The judgment effectively overturned the decision by a lower court that ordered Naver’s operator NHN to pay the plaintiff, a 36-year-old man only identified by his surname Cha, 500,000 won ($415) in damages.
The case was sent back to the Seoul High Court for a retrial.
In March 2010, Cha was involved in a defamation suit for uploading a video clip on a Naver community group that showed an awkward moment by Yu In-chon, 64, the minister of culture, sports and tourism at the time.
The 7-second video clip featured Yu greeting former national figure skating star Kim Yu-na upon her arrival at Incheon International Airport on March 2, 2010, following her gold medal victory at the Vancouver Winter Olympics.

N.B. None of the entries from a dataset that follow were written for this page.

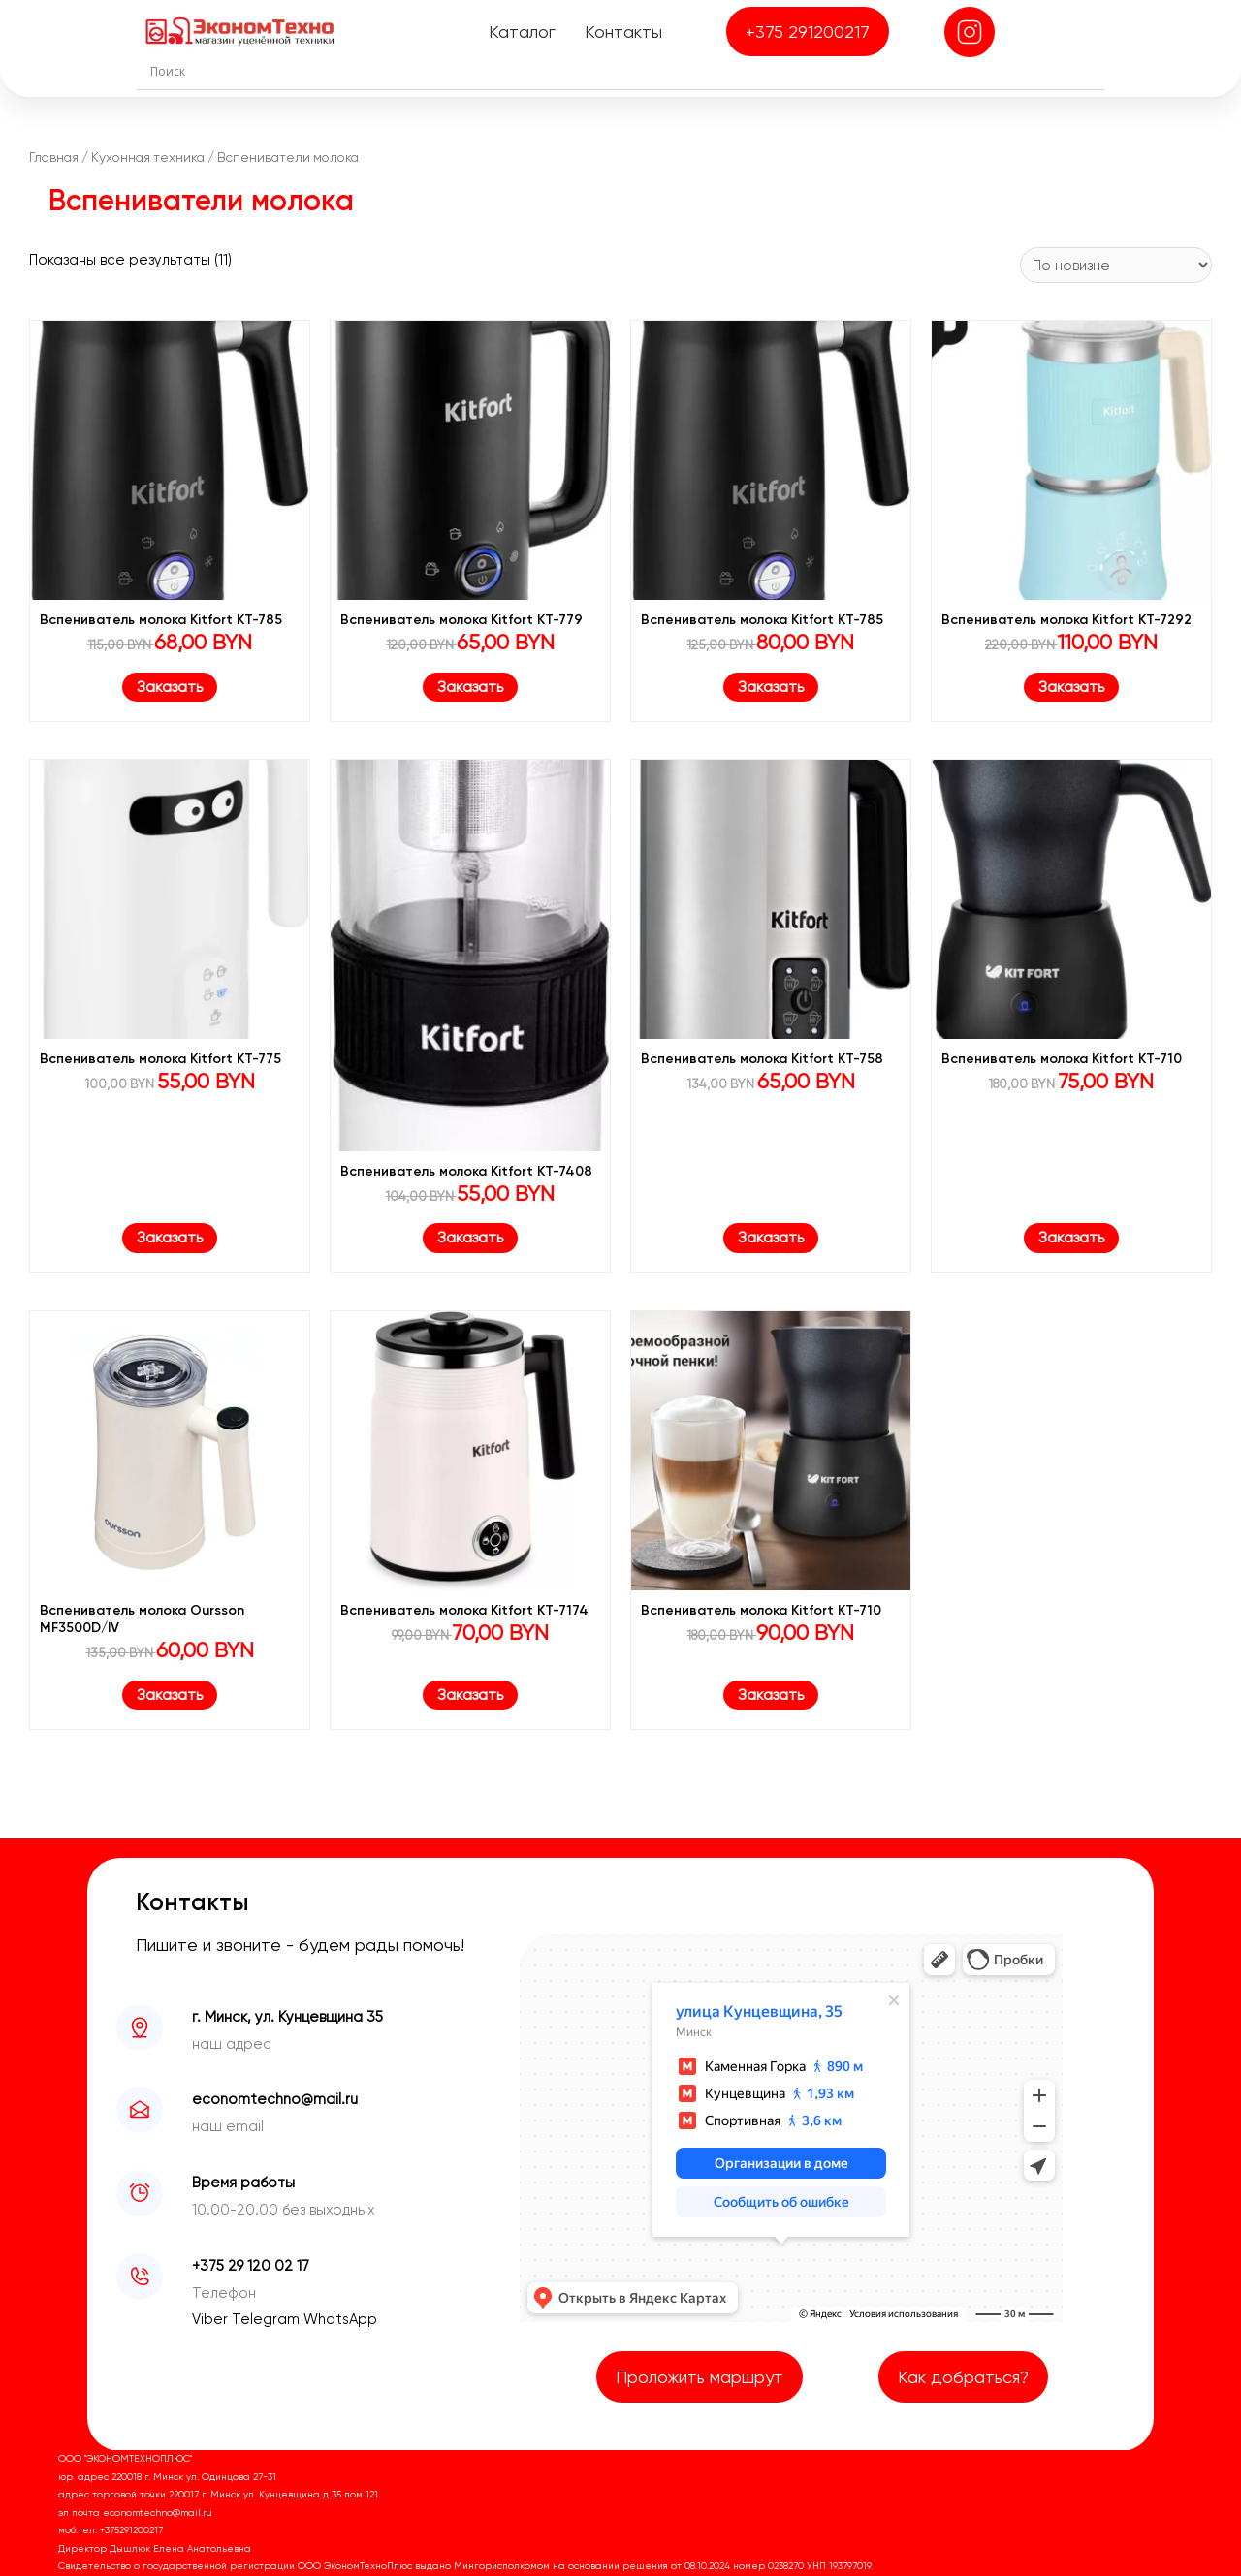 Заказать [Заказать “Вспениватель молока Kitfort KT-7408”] (470, 1237)
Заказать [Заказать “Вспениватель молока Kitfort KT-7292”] (1071, 686)
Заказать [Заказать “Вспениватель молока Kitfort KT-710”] (1071, 1237)
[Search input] (625, 70)
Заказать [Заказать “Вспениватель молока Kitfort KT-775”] (170, 1237)
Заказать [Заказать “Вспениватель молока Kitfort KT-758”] (771, 1237)
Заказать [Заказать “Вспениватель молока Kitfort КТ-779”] (470, 686)
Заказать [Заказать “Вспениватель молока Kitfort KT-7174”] (470, 1694)
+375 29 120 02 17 (250, 2266)
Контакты (623, 31)
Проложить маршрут (699, 2377)
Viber (212, 2319)
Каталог (522, 31)
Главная (54, 157)
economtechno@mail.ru (275, 2099)
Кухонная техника (148, 157)
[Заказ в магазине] (1116, 265)
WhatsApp (340, 2319)
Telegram (267, 2319)
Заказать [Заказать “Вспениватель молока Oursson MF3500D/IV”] (170, 1694)
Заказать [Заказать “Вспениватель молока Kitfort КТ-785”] (170, 686) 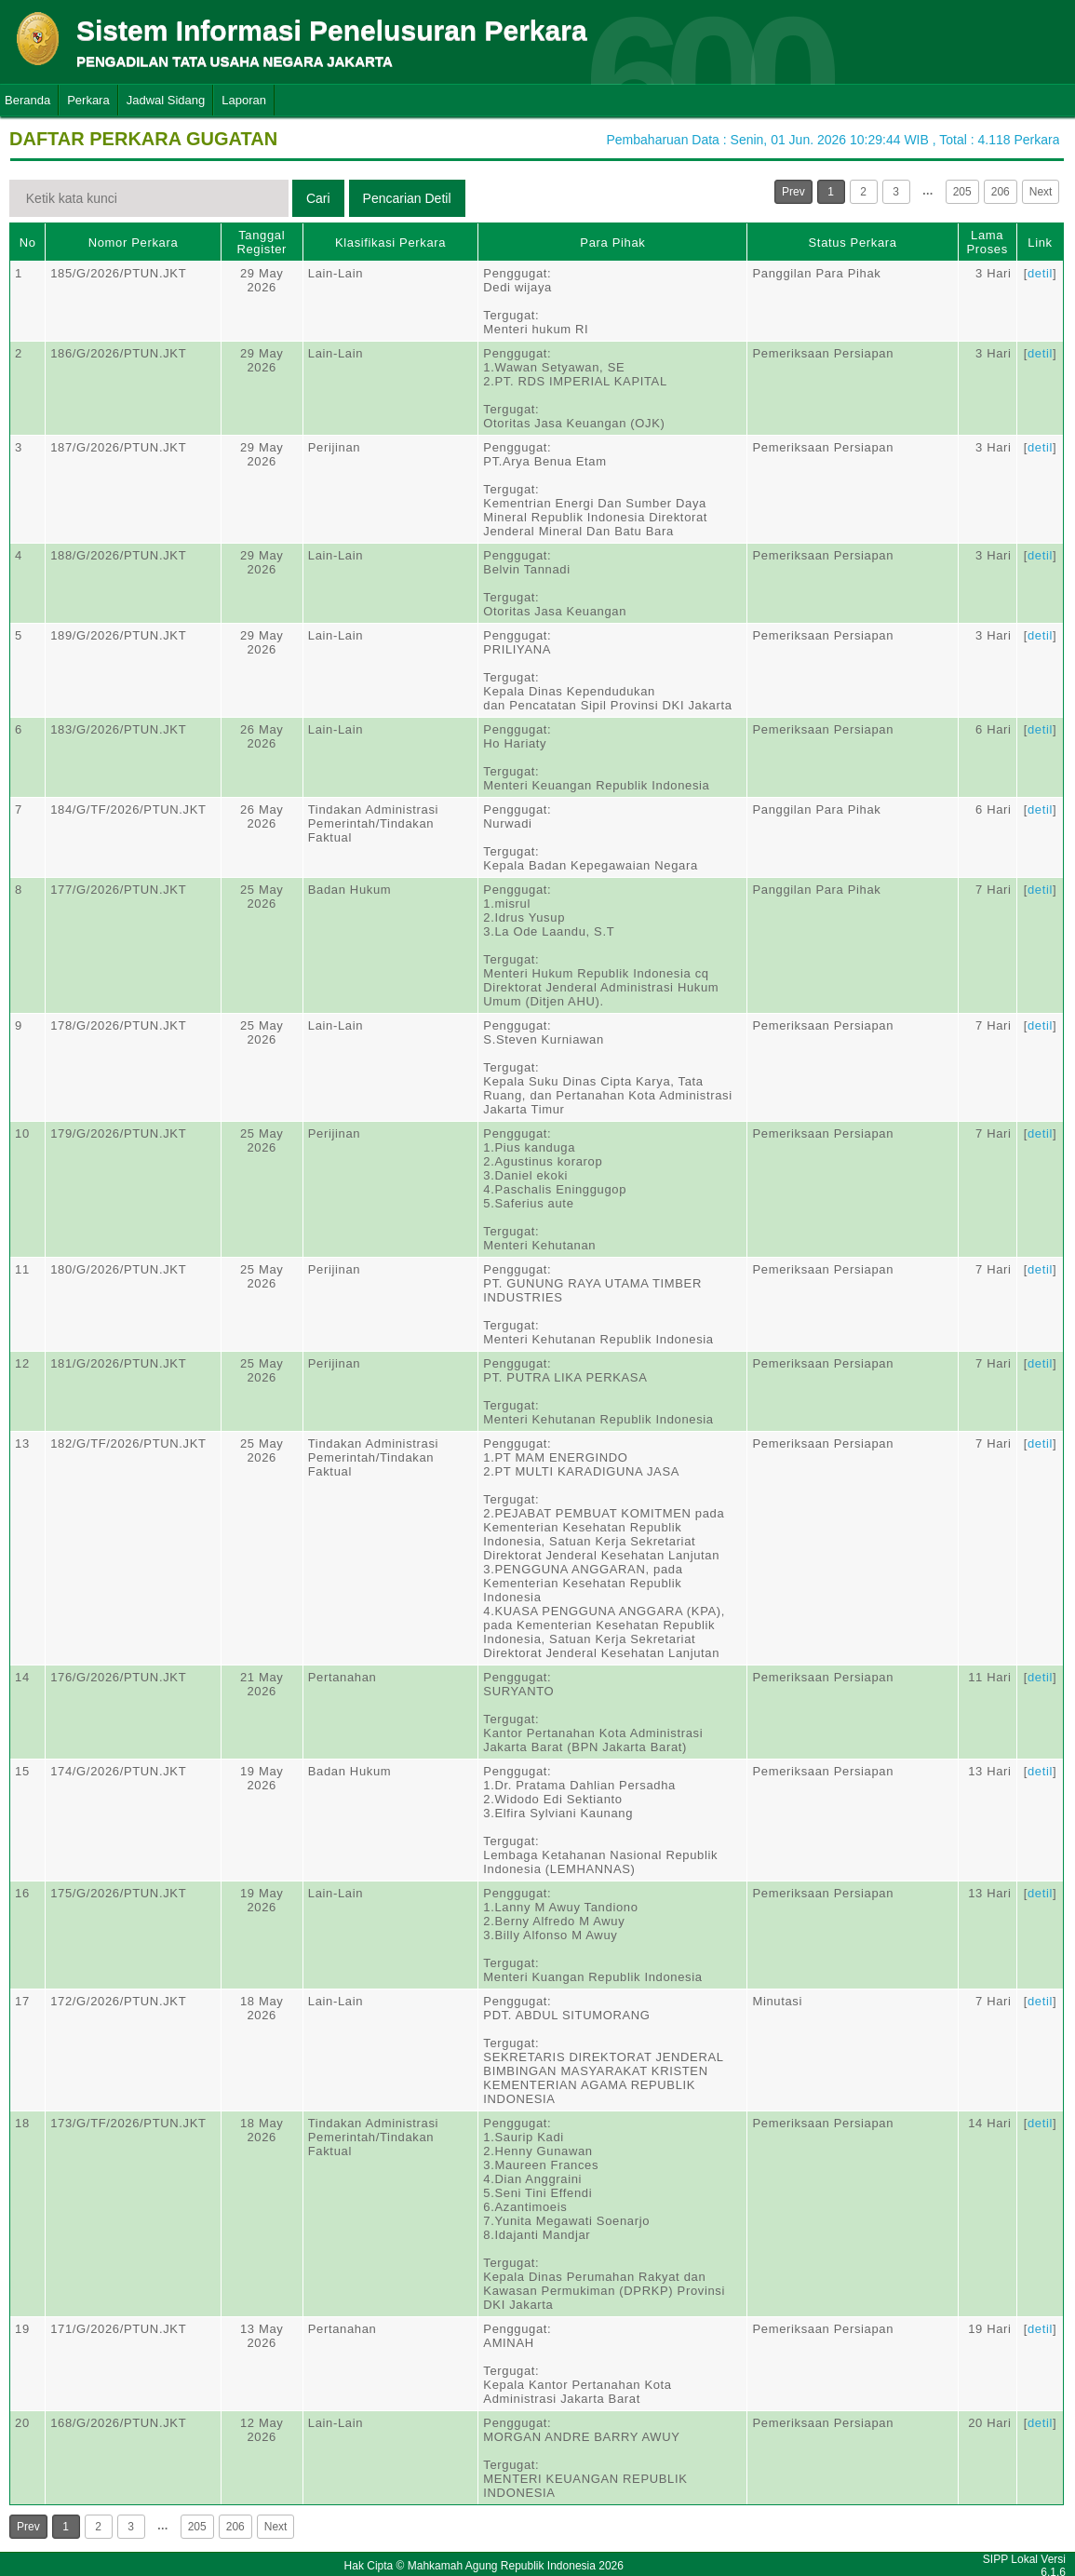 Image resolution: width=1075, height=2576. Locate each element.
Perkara (88, 100)
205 (962, 191)
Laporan (244, 100)
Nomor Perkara (133, 243)
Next (1041, 191)
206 (1000, 191)
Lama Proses (986, 242)
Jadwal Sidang (166, 100)
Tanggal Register (261, 242)
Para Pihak (612, 243)
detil (1040, 273)
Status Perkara (853, 243)
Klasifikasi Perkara (390, 243) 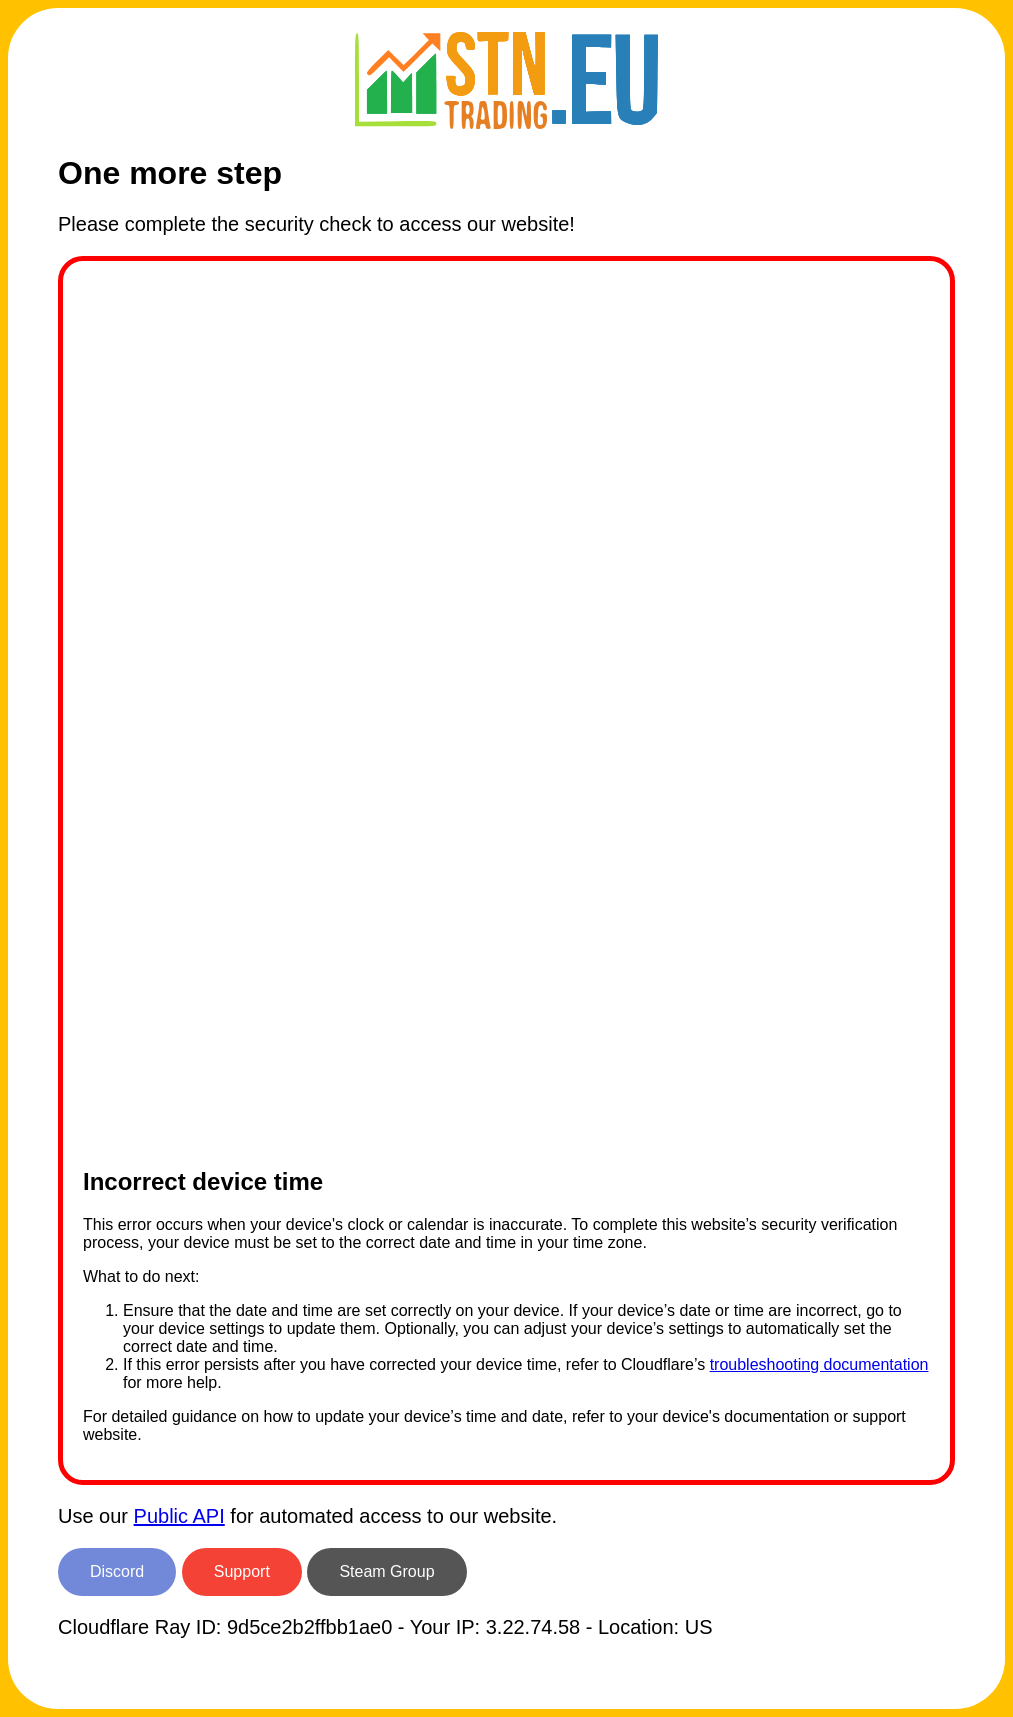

Yu was seen patting Kim’s shoulders several times before the medalist, now 25, slightly recoiled and made what many netizens called a “disgusted” face.
The video went viral online, and earned various nicknames like, “Kim’s Escape,” “The Hug Refusal” and “Minister Yu’s Mortification.”
Yu reported the case to local police, who requested Naver’s operator to provide information on the user who originally uploaded the clip - his ID, name, social security number, email address and mobile phone number - all of which the NHN handed over without notifying Cha.
Yu eventually dropped the defamation suit, but Cha took his case to authorities, claiming that Naver violated its own company policy to protect its users’ personal data.
However, under Korea’s Telecommunications Business Act, a company can respond to an authority’s request for a user’s data, including the information that NHN provided to police. The Supreme Court cited the law in its ruling Thursday and stated that the conglomerate had not breached any national regulations.
The highest court went further to mention that a search warrant from the court is needed only when investigative authorities ask to look into a user’s online history, not personal identification details.
Thursday’s verdict came at a delicate time in Korea, with the general election now just about a month away, and the onset of the campaign season means that the chances of similar cases arising will likely escalate.